The invention of oxygenic photosynthesis has forever changed the face of the Earth by producing the oxygen present in our atmosphere. It is thought that this unique metabolism arose from the bacterial phylum, Cyanobacteria. Moreover, this group has significantly contributed to eukaryotic diversity via endosymbiosis, as a cyanobacterium is considered to be the progenitor of the original plastid organelle, more commonly recognized as chloroplasts in plants. The antiquity of these events, dearth of convincing methodologies, and lack of conclusive evidence all contribute to the considerable challenges we face in understanding the timing of these major evolutionary and geological transitions. In order to address these problems, I have employed various techniques focusing on improving our understanding of the role of cyanobacteria and photosynthesis in shaping the world we have today.
Evolutionary relationships are difficult to reconstruct due to phylogenetic noise (e.g. horizontal gene transfer and homoplasy), resulting in uncertainty in our ability to build accurate phylogenetic trees. In order to address this issue, fifty-four strains of cyanobacteria were chosen for genome sequencing based on improving the phylogenetic coverage of the phylum. Not only does the diversity-driven and phylum-level approach identify many novel genes, but it also clarifies the phylogenetic placement of various cyanobacterial subclades, protein families, and endosymbiosis events.

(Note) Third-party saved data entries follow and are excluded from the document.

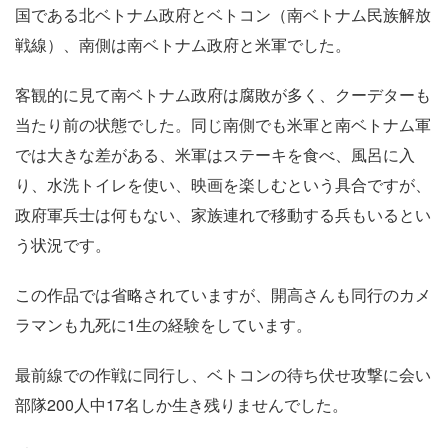
国である北ベトナム政府とベトコン（南ベトナム民族解放
戦線）、南側は南ベトナム政府と米軍でした。
客観的に見て南ベトナム政府は腐敗が多く、クーデターも
当たり前の状態でした。同じ南側でも米軍と南ベトナム軍
では大きな差がある、米軍はステーキを食べ、風呂に入
り、水洗トイレを使い、映画を楽しむという具合ですが、
政府軍兵士は何もない、家族連れで移動する兵もいるとい
う状況です。
この作品では省略されていますが、開高さんも同行のカメ
ラマンも九死に1生の経験をしています。
最前線での作戦に同行し、ベトコンの待ち伏せ攻撃に会い
部隊200人中17名しか生き残りませんでした。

The timing of ancient events, such as primary endosymbiosis events, has primarily been dependent on the fossil record. This is problematic as microfossils are difficult to interpret and assign to extant lineages. Conversely, molecular clock methods have been just as widely varying. We devised a new approach to increase the amount of dating information incorporated into molecular clock analyses, improving the accuracy of the predicted dates. We date the plastid and mitochondrial endosymbiosis events to approximately 900 and 1200 million years ago, respectively.
Finally, I focus on the protein evolution of a specific protein crucial to photosynthesis: RuBisCO. Here, I use ancestral sequence reconstruction methods to predict, synthesize, and characterize ancestral versions of RuBisCO. We show that ancestral RuBisCOs have lower rates of carboxylation, reflective of the high CO2 and low O2 Precambrian atmosphere.